Thursday, January 27, 2022
David Elkins (Netanya; Google Scholar), The Integration and Dis-Integration of the Corporate Tax Regime:
An ideal corporate tax regime would impose the same overall tax burden on income earned via a corporation as it did on income earned directly by an individual. Any discrepancy between the two violates the norms of horizontal equity, economic efficiency, and most likely vertical equity as well. Since the turn of the current century, lawmakers have responded to these concerns by gradually transforming the corporate tax regime from a “classical” or double taxation model to one that at least in very broad outline encapsulates the notion of full integration.

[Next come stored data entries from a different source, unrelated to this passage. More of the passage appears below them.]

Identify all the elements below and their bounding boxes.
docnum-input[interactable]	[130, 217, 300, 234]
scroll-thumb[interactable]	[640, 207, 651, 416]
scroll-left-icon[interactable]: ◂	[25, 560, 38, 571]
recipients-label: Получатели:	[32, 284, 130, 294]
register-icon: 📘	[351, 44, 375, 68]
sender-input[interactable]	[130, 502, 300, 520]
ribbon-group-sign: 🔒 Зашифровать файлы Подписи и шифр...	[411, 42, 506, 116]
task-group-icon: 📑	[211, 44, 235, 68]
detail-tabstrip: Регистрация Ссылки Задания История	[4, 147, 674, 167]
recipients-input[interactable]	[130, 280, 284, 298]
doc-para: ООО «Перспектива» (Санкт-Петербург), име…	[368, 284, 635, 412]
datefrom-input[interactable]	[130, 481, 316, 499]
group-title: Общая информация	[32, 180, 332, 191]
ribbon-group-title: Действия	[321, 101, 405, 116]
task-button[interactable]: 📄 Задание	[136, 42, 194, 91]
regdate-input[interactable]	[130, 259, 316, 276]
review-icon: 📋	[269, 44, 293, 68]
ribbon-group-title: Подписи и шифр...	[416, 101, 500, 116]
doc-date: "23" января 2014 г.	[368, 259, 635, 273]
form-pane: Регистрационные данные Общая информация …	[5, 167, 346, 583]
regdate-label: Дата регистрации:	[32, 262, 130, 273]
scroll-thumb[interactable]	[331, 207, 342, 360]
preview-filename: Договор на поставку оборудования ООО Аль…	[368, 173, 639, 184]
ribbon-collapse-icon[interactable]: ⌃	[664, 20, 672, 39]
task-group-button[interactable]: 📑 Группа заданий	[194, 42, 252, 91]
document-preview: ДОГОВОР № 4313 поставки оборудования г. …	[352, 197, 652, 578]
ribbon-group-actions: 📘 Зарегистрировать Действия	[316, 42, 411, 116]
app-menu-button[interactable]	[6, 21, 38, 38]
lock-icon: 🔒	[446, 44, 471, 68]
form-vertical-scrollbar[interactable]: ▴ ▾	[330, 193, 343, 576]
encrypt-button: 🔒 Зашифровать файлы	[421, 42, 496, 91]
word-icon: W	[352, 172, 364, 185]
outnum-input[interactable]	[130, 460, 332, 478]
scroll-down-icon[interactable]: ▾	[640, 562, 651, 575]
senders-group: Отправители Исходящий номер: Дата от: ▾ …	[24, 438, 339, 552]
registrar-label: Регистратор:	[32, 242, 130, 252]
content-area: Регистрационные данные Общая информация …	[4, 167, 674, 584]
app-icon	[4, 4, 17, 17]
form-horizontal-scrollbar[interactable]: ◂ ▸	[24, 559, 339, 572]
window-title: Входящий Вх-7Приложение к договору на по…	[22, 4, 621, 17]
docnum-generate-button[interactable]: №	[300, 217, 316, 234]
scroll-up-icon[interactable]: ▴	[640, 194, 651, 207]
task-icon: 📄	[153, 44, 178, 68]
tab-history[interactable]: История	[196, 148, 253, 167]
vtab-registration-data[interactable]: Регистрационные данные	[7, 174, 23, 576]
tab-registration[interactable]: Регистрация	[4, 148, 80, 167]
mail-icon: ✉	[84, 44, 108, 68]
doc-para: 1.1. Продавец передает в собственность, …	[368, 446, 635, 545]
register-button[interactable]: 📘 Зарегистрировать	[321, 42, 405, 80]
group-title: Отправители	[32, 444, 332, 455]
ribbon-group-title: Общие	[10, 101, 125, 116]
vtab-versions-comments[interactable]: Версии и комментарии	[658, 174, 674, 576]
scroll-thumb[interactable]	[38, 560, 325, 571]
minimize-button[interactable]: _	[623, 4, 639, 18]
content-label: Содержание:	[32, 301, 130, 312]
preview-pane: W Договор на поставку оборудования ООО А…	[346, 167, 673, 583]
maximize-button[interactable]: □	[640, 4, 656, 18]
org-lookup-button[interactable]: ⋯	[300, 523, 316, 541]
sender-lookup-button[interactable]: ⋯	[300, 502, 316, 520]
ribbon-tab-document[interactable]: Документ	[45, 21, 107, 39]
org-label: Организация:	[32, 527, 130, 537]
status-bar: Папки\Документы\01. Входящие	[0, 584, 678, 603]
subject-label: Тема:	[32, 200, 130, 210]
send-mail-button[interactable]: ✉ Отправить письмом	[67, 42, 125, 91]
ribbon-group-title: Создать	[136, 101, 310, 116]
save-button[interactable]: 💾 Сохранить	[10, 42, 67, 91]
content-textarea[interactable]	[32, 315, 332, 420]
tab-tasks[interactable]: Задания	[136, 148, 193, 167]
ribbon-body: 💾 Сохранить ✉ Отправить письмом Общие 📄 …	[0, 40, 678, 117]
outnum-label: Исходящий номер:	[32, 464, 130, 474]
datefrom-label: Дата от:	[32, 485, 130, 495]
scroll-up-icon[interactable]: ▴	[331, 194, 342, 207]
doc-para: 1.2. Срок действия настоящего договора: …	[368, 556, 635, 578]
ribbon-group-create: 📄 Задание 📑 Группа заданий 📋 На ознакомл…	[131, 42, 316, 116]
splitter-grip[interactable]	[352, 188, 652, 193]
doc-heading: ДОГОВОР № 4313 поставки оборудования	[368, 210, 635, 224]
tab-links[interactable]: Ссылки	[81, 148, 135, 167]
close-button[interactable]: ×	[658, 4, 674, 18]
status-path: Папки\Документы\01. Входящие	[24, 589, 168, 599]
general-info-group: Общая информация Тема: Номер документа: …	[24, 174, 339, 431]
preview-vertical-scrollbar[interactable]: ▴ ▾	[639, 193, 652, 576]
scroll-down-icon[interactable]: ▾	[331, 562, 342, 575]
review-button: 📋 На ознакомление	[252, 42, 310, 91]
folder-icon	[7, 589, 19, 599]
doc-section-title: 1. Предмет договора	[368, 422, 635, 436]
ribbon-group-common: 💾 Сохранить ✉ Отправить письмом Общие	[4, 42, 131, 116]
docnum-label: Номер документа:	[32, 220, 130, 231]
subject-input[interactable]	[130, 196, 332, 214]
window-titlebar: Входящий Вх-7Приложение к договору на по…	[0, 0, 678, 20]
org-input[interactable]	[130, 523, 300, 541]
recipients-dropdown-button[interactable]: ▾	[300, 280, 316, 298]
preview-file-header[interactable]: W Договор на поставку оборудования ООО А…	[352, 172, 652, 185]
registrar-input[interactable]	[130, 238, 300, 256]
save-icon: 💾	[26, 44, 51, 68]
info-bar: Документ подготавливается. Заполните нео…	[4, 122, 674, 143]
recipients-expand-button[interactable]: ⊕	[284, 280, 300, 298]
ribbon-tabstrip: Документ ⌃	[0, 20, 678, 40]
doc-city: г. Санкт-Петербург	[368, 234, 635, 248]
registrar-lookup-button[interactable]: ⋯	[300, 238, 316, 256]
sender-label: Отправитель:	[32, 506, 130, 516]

True, the current state of affairs does not entirely eliminate the discrepancies. While closer to full integration than any corporate tax regime that the United States has until now experienced, it does contain pockets of both partial integration (in which income earned via a corporation is subject to a heavier tax burden than income earned directly by an individual) and, more rarely, of super-integration (in which income earned via a corporation is subject to a lighter tax burden than income earned directly by an individual). The goal of corporate tax reform should be to remove those incongruities and mold a more coherent overall income tax structure.

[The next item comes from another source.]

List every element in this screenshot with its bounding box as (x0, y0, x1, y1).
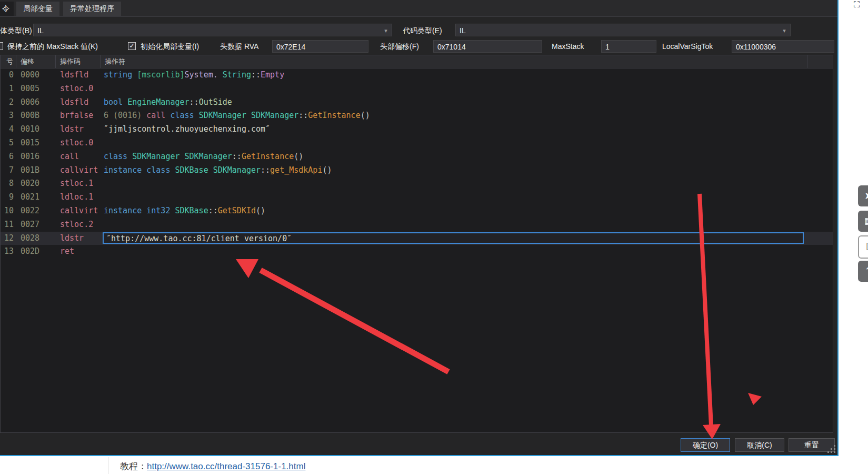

Unfortunately, the tax reform proposals that have recently been published by the administration and by the House Committee on Ways and Means appear to be pushing in the opposite direction. Instead of moving toward a more fully integrated the corporate tax regime, they constitute a retreat from the idea of integration. Without regard to one’s views on the appropriate level of taxation, the dis-integration of the corporate tax regime would be a regrettable development.